- [Task objective]:
The span to repeat in the listing below runs from the line containing "Inspirations tendances 2025" to the line containing "Auteur/autrice", inclusive. Repeat it exactly, and only it.
⁂
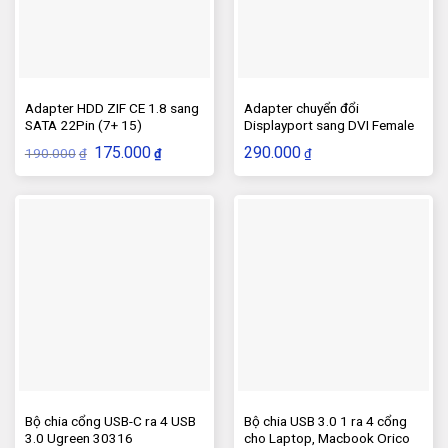
Adapter HDD ZIF CE 1.8 sang
Adapter chuyển đổi
SATA 22Pin (7+ 15)
Displayport sang DVI Female
thương hiệu DELL
Giá
Giá
175.000
290.000
190.000
₫
₫
₫
gốc
hiện
là:
tại
190.000₫.
là:
175.000₫.
Bộ chia cổng USB-C ra 4 USB
Bộ chia USB 3.0 1 ra 4 cổng
3.0 Ugreen 30316
cho Laptop, Macbook Orico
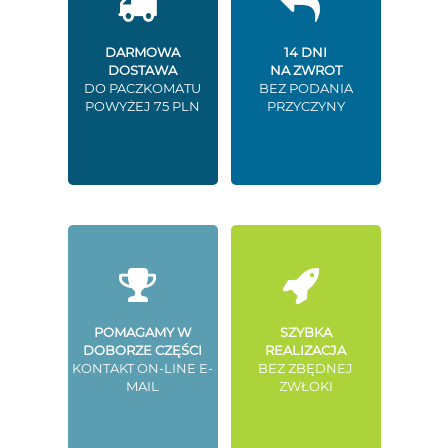
DARMOWA
14 DNI
DOSTAWA
NA ZWROT
DO PACZKOMATU
BEZ PODANIA
POWYŻEJ 75 PLN
PRZYCZYNY
POMAGAMY W
SZYBKA
DOBORZE CZĘŚCI
REALIZACJA
KONTAKT ON-LINE E-
BEZ ZBĘDNEJ
MAIL
ZWŁOKI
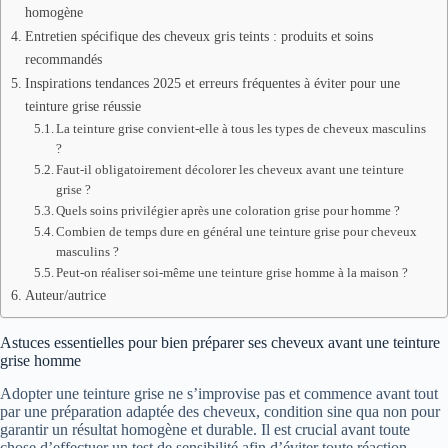
homogène
Entretien spécifique des cheveux gris teints : produits et soins
recommandés
Inspirations tendances 2025 et erreurs fréquentes à éviter pour une
teinture grise réussie
La teinture grise convient-elle à tous les types de cheveux masculins
?
Faut-il obligatoirement décolorer les cheveux avant une teinture
grise ?
Quels soins privilégier après une coloration grise pour homme ?
Combien de temps dure en général une teinture grise pour cheveux
masculins ?
Peut-on réaliser soi-même une teinture grise homme à la maison ?
Auteur/autrice
Astuces essentielles pour bien préparer ses cheveux avant une teinture
grise homme
Adopter une teinture grise ne s’improvise pas et commence avant tout
par une préparation adaptée des cheveux, condition sine qua non pour
garantir un résultat homogène et durable. Il est crucial avant toute
chose d’effectuer un test de sensibilité afin d’éviter toute réaction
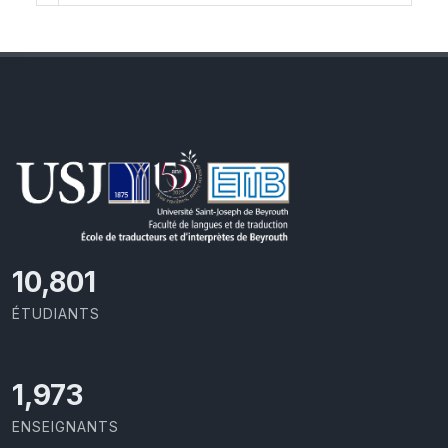
11,418
ÉTUDIANTS
2,086
ENSEIGNANTS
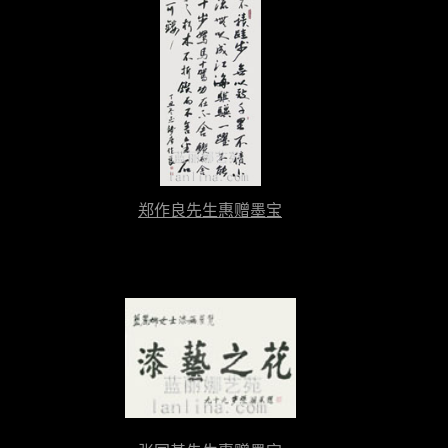
郑作良先生惠赠墨宝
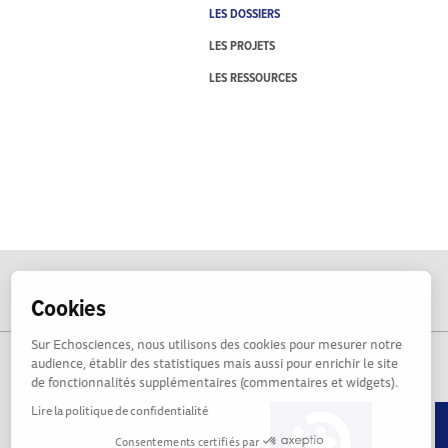
LES DOSSIERS
LES PROJETS
LES RESSOURCES
Cookies
Sur Echosciences, nous utilisons des cookies pour mesurer notre
audience, établir des statistiques mais aussi pour enrichir le site
de fonctionnalités supplémentaires (commentaires et widgets).
Lire la politique de confidentialité
Consentements certifiés par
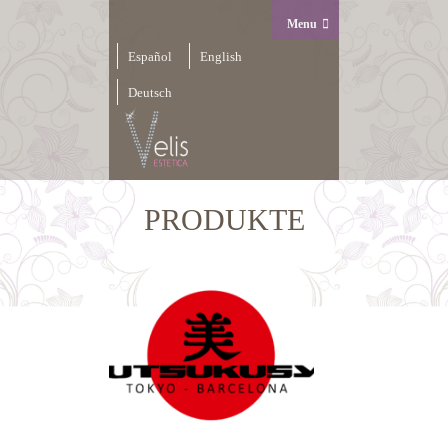
Menu
Español
English
Deutsch
PRODUKTE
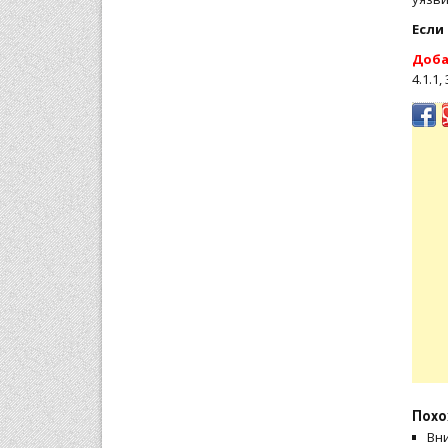
Если
Доба
4.1.1
Похо
Вни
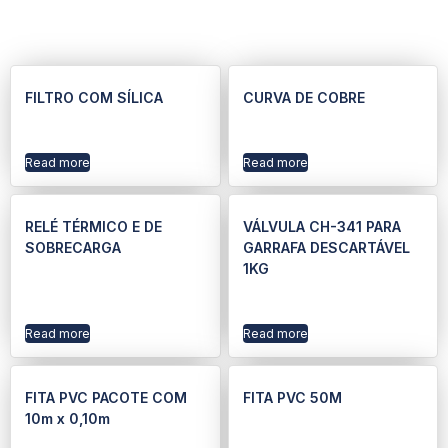
FILTRO COM SÍLICA
CURVA DE COBRE
Read more
Read more
RELÉ TÉRMICO E DE
VÁLVULA CH-341 PARA
SOBRECARGA
GARRAFA DESCARTÁVEL
1KG
Read more
Read more
FITA PVC PACOTE COM
FITA PVC 50M
10m x 0,10m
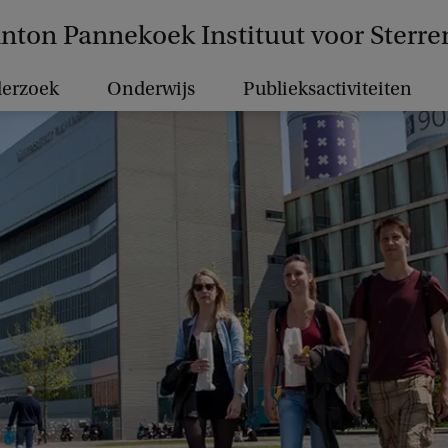
nton Pannekoek Instituut voor Sterr
erzoek
Onderwijs
Publieksactiviteiten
⁂
- [Solution for this exercise]:
Inspirations tendances 2025 et erreurs fréquentes à éviter pour une
teinture grise réussie
La teinture grise convient-elle à tous les types de cheveux masculins
?
Faut-il obligatoirement décolorer les cheveux avant une teinture
grise ?
Quels soins privilégier après une coloration grise pour homme ?
Combien de temps dure en général une teinture grise pour cheveux
masculins ?
Peut-on réaliser soi-même une teinture grise homme à la maison ?
Auteur/autrice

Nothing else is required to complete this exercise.